Ia mengajak Rubby dan Sera memasuki ruangannya untuk diperiksa. Setelah memeriksa denyut nadi Sera, Sima tampak mengulum senyumnya. "Nona Sera, sejak kapan kamu merasa mual?" tanyanya.


"Belum lama ini." Sahut Sera. "Kenapa kamu nggak bilang kalau kamu sakit?" tuntut Rubby. "Sera nggak mau membuatmu khawatir. Lagi pula, Sera merasa baik-baik aja." Ia menenangkan kekhawatiran Rubby.


Sima terkekeh. "Kakak pertama, sejak kapan kamu nggak peka terhadap sesuatu?" selanya. Sera menatapnya dengan tatapan penuh tanya. Sima hanya tersenyum simpul.


"Maksudmu Sera ... " Sera tak melanjutkan kalimatnya. Ia melirik Rubby yang mengarahkan kepala ke arahnya. Sepertinya pria itu juga sudah peka dengan kondisi yang sedang dialami oleh Sera.


Sima bangkit dari duduknya. "Kakak pertama, mulai sekarang kamu harus lebih menjaga dan memperhatikan istrimu. Selamat, ya." Ucapnya seraya menepuk pundak Rubby dengan senyum yang masih diulum. Ia keluar dari ruangannya meninggalkan Rubby dan Sera.

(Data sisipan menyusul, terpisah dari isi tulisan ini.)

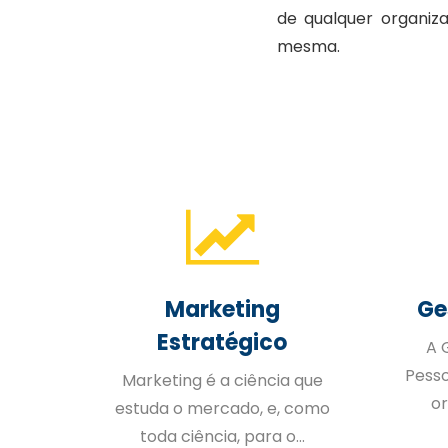
de qualquer organiz
mesma.
Marketing
Ge
l
Estratégico
A 
Pess
ersos
Marketing é a ciência que
or
iços
estuda o mercado, e, como
toda ciência, para o...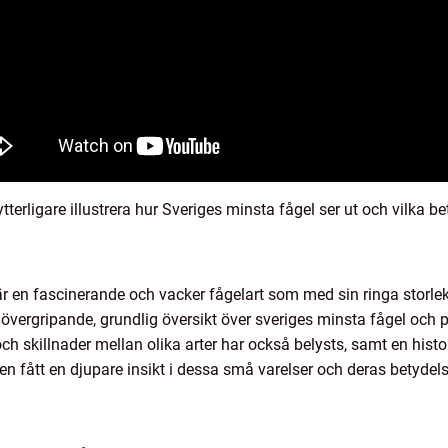
ytterligare illustrera hur Sveriges minsta fågel ser ut och vilka 
r en fascinerande och vacker fågelart som med sin ringa storlek
n övergripande, grundlig översikt över sveriges minsta fågel och 
ch skillnader mellan olika arter har också belysts, samt en his
en fått en djupare insikt i dessa små varelser och deras betydel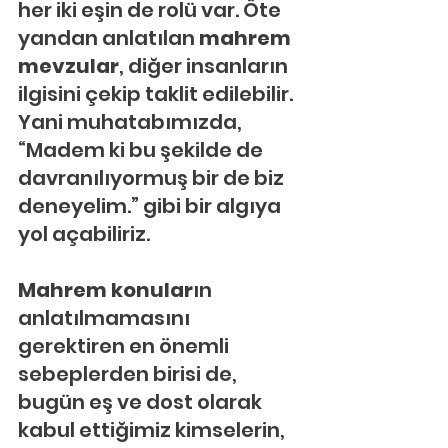
her iki eşin de rolü var. Öte 
yandan anlatılan 
mahrem 
mevzular
, diğer insanların 
ilgisini çekip taklit edilebilir. 
Yani muhatabımızda, 
“Madem ki bu şekilde de 
davranılıyormuş bir de biz 
deneyelim.” gibi bir algıya 
yol açabiliriz.
Mahrem konular
ın 
anlatılmamasını 
gerektiren en önemli 
sebeplerden birisi de, 
bugün eş ve dost olarak 
kabul ettiğimiz kimselerin, 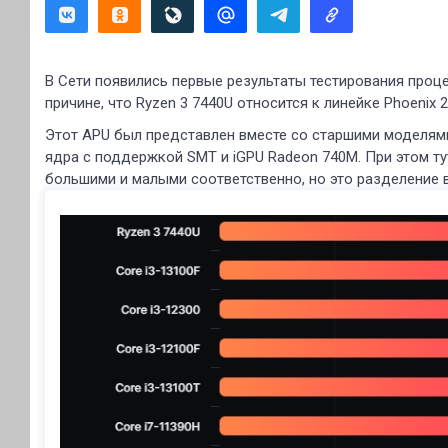
В Сети появились первые результаты тестирования проце
причине, что Ryzen 3 7440U относится к линейке Phoenix 2
Этот APU был представлен вместе со старшими моделями 
ядра с поддержкой SMT и iGPU Radeon 740M. При этом ту
большими и малыми соответственно, но это разделение во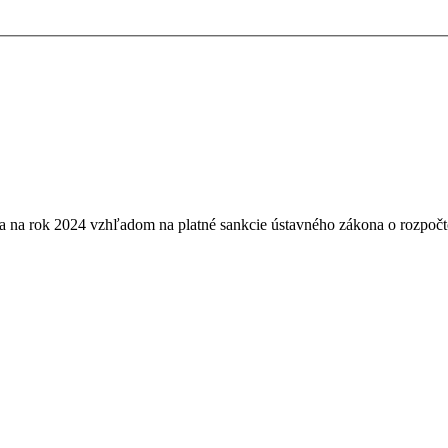
ja na rok 2024 vzhľadom na platné sankcie ústavného zákona o rozpočt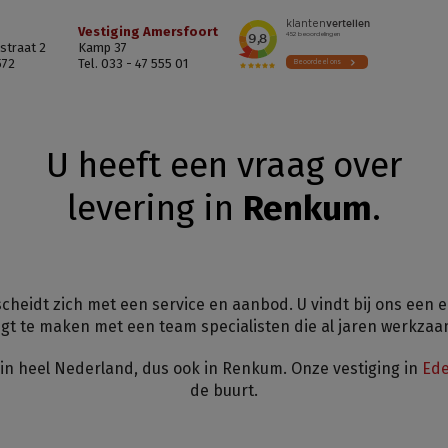
Vestiging Amersfoort
straat 2
Kamp 37
572
Tel. 033 - 47 555 01
U heeft een vraag over
levering in
Renkum
.
cheidt zich met een service en aanbod. U vindt bij ons een
jgt te maken met een team specialisten die al jaren werkzaam
 in heel Nederland, dus ook in Renkum. Onze vestiging in
Ed
de buurt.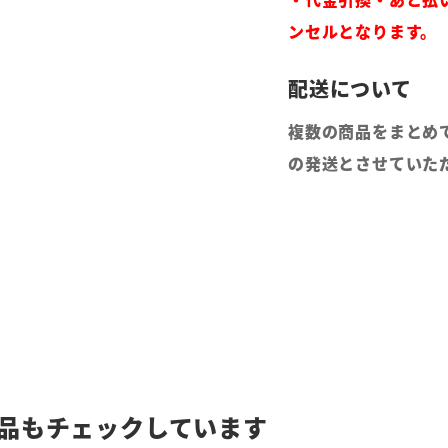
ンセルとなります。
複数の商品をまとめ
の発送とさせていた
品もチェックしています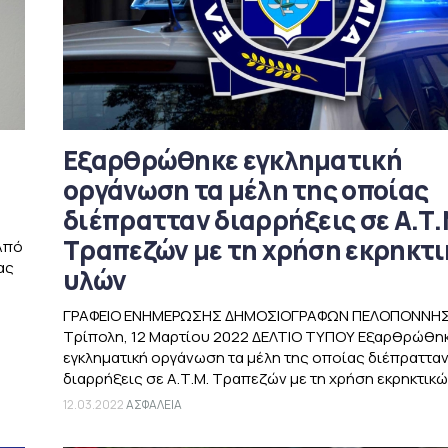
Εξαρθρώθηκε εγκληματική
οργάνωση τα μέλη της οποίας
διέπρατταν διαρρήξεις σε Α.Τ.
Τραπεζών με τη χρήση εκρηκτ
Από
ας
υλών
ΓΡΑΦΕΙΟ ΕΝΗΜΕΡΩΣΗΣ ΔΗΜΟΣΙΟΓΡΑΦΩΝ ΠΕΛΟΠΟΝΝΗ
Τρίπολη, 12 Μαρτίου 2022 ΔΕΛΤΙΟ ΤΥΠΟΥ Εξαρθρώθη
εγκληματική οργάνωση τα μέλη της οποίας διέπραττα
διαρρήξεις σε Α.Τ.Μ. Τραπεζών με τη χρήση εκρηκτικών
12.03.2022
ΑΣΦΑΛΕΙΑ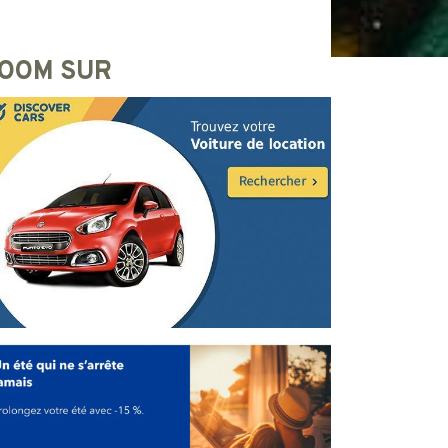
OOM SUR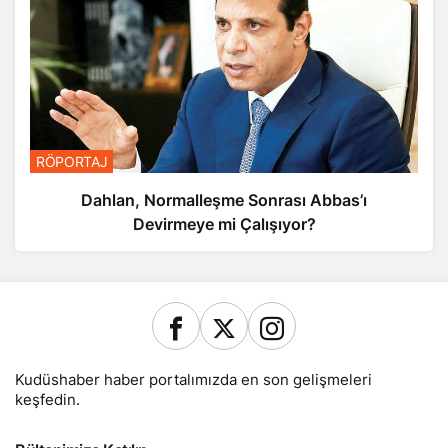
RÖPORTAJ
Dahlan, Normalleşme Sonrası Abbas’ı
Devirmeye mi Çalışıyor?
Kudüshaber haber portalımızda en son gelişmeleri
keşfedin.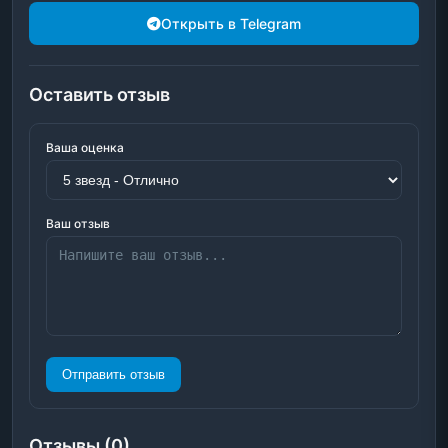
Открыть в Telegram
Оставить отзыв
Ваша оценка
Ваш отзыв
Отправить отзыв
Отзывы (0)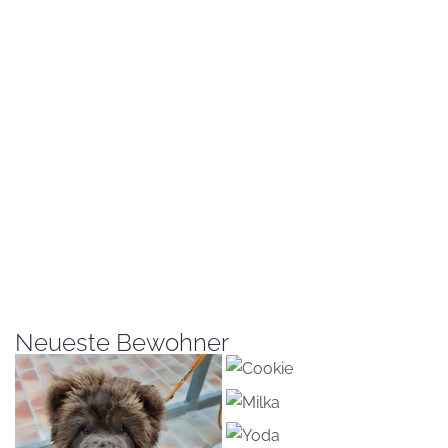
Neueste Bewohner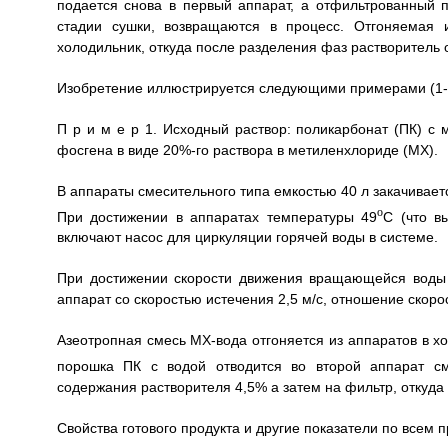
подается снова в первый аппарат, а отфильтрованный п
стадии сушки, возвращаются в процесс. Отгоняемая 
холодильник, откуда после разделения фаз растворитель 
Изобретение иллюстрируется следующими примерами (1-
П р и м е р 1. Исходный раствор: поликарбонат (ПК) с
фосгена в виде 20%-го раствора в метиленхлориде (МХ).
В аппараты смесительного типа емкостью 40 л закачивает
о
При достижении в аппаратах температуры 49
С (что в
включают насос для циркуляции горячей воды в системе.
При достижении скорости движения вращающейся воды 
аппарат со скоростью истечения 2,5 м/с, отношение скоро
Азеотропная смесь МХ-вода отгоняется из аппаратов в хо
порошка ПК с водой отводится во второй аппарат см
содержания растворителя 4,5% а затем на фильтр, откуда 
Свойства готового продукта и другие показатели по всем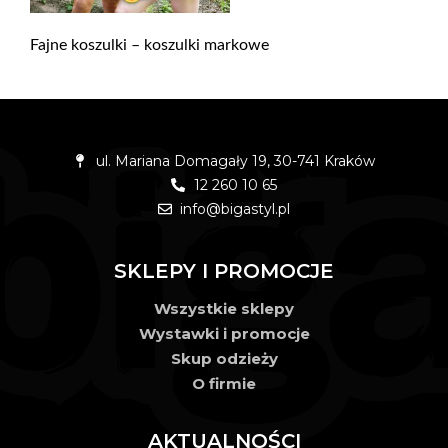
Fajne koszulki – koszulki markowe
ul. Mariana Domagały 19, 30-741 Kraków
12 260 10 65
info@bigastyl.pl
SKLEPY I PROMOCJE
Wszystkie sklepy
Wystawki i promocje
Skup odzieży
O firmie
AKTUALNOŚCI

Ia berniat menyusul kekasihnya yang pasti sedang menunggunya.


"Gimana keadaan Nona Sera? dia baik-baik aja, kan?" Kiara berlari menghampiri Sima dengan raut wajah khawatir.


"Dia baik, tapi nggak terlalu baik-baik aja, sih." Balas Sima misterius. Kiara mendorong bahunya geregetan. "Aku nanya serius." Kesalnya.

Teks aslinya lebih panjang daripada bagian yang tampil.